**SUPPLIED ENTRIES**
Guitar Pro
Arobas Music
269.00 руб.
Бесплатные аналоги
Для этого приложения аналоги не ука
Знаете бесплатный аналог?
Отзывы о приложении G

...

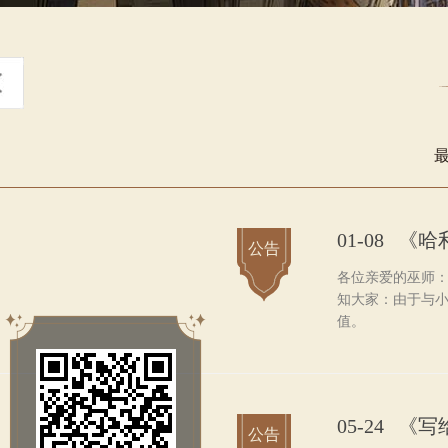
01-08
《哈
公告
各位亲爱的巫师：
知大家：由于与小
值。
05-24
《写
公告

**YOUR OBJECTIVE**
Above are the lines; repeat exactly the ones from the line containing "Бесплатные аналоги" down to the line containing "Отзывы о приложении G", both inclusive.

**EXERCISE OUTPUT**
Бесплатные аналоги
Для этого приложения аналоги не ука
Знаете бесплатный аналог?
Отзывы о приложении G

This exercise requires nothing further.